Work task. Report each line from the data below that holds the word "electrónico".

Source data:

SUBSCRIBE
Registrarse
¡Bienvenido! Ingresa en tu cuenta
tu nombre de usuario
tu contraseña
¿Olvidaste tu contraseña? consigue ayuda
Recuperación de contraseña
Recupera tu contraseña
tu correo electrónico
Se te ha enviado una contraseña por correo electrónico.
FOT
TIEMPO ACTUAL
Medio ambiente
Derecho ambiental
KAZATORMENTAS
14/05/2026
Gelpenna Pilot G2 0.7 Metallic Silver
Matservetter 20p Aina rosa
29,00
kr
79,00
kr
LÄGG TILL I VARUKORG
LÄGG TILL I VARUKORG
==
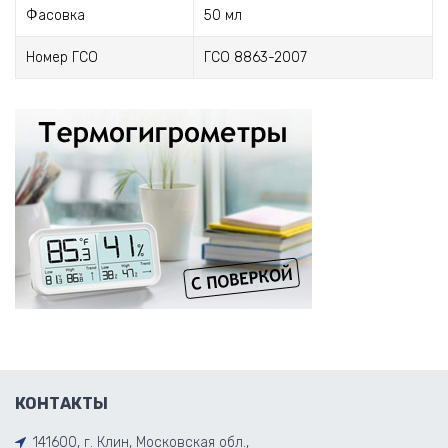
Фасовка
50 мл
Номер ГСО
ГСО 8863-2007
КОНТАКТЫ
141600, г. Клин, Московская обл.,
==
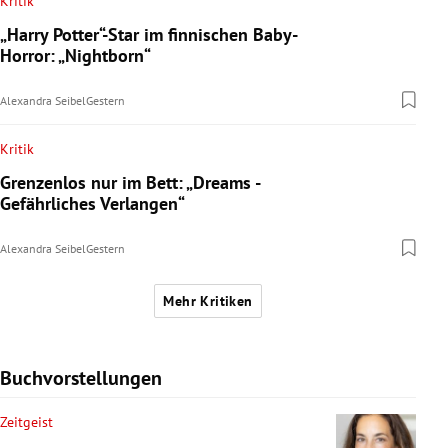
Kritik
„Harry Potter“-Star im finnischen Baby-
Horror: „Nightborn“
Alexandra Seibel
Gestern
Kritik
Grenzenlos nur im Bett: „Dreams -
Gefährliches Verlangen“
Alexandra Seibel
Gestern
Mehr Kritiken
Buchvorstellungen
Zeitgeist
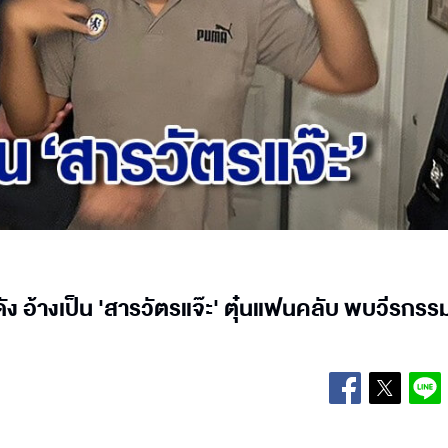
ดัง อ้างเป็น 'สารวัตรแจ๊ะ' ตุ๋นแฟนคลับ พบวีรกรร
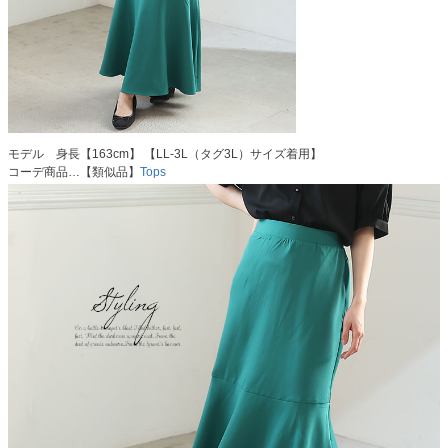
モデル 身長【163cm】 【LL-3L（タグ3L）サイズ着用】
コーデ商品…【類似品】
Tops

Solution.
tu correo electrónico
Se te ha enviado una contraseña por correo electrónico.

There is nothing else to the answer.